Banking CIOs dismiss blockchain's potential in Gartner survey

blockchain

Blockchain is not a priority for CIOs working in financial services, who ranked 19 technologies above it in Gartner's latest survey of industry IT leaders.

Despite vendor marketing hype around the transaction-tracking public ledger technology, which underpins Bitcoin, banks do not appear to view it as a business differentiator.

Oracle, IBM and Microsoft all have blockchain offerings, and many have talked up the tech's potential to speed up financial transactions by removing manual processing, and Gartner itself has predicted that a blockchain-based business would be worth $10 billion by 2022.

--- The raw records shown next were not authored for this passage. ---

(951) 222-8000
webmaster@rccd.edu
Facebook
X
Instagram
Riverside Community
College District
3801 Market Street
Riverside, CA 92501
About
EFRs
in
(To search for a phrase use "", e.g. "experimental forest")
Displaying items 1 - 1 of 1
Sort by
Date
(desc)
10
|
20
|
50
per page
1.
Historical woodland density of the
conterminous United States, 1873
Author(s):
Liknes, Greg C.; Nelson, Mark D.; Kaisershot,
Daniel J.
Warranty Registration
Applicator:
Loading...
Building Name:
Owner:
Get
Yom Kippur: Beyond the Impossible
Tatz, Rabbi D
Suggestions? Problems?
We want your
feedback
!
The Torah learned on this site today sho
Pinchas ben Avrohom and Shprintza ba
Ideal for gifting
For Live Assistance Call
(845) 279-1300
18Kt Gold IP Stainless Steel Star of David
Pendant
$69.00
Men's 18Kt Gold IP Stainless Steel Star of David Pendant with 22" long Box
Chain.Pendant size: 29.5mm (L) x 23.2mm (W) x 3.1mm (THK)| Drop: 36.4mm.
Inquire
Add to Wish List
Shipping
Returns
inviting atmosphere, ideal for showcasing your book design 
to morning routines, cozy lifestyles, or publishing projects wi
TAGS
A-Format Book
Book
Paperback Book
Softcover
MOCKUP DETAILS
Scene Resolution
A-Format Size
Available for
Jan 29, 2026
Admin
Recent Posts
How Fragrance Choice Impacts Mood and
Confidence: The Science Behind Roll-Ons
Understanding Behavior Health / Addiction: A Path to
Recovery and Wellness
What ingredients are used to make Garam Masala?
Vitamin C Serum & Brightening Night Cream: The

However, the 347 banking and investment services CIOs Gartner surveyed appear to view the technology rather differently, ranking it 20th in their list of differentiation priorities in Gartner's 2018 CIO Agenda Survey, with automation (ranked ninth), cloud services (ranked fifth) and AI (ranked fourth) deemed far more important.

"Despite the attention and visibility [of blockchain], it is not yet seen as a differentiating technology for banks. That may change in the near future," Gartner noted in its news release for the research, which collected responses from 3,160 CIOs across 98 countries.

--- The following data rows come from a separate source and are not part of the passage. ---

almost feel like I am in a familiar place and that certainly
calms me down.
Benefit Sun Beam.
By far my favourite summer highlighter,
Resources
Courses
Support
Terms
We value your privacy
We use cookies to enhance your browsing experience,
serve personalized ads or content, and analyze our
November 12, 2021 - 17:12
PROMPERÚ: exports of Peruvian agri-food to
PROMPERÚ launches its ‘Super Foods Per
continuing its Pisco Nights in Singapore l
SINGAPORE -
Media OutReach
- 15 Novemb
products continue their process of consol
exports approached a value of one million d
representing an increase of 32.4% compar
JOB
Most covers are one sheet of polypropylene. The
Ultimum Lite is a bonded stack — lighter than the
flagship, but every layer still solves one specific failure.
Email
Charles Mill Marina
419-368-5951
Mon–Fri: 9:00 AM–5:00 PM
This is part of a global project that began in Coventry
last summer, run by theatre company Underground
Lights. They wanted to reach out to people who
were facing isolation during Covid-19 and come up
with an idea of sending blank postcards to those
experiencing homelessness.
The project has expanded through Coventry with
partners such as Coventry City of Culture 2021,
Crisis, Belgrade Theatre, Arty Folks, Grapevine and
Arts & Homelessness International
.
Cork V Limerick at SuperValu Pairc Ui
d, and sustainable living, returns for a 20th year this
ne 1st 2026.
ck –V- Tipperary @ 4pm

Instead, banking CIOs are increasingly focused on BI and analytics to initiate digital transformation projects, with 26% of respondents calling it their top priority in differentiating their business.

Modernising legacy applications came sixth in banking CIOs' list of differentiation priorities.

"These priorities point to a continuing tension between two opposing forces," said Pete Redshaw, managing VP at Gartner. "On the one hand, there is a need to rapidly transform the business, while, on the other hand, there is the innate inertia that arises from a huge IT estate that supports a heavily regulated industry."

IT leaders in higher education also identified BI and analytics as their most-pressing priority to differentiate themselves, with 23% ranking it top, ahead of ERP and CRM, the last of which plays an important part in student enrolment and retention. Digital transformation came fifth, but in terms of spending priorities, digitalisation only ranked eighth.

"This may be because higher education is among the least digitised industries," said Jan-Martin Lowendahl, vice president and distinguished analyst at Gartner. "The average higher education institution has a large backlog of digital enablement before it can even can think about digital transformation."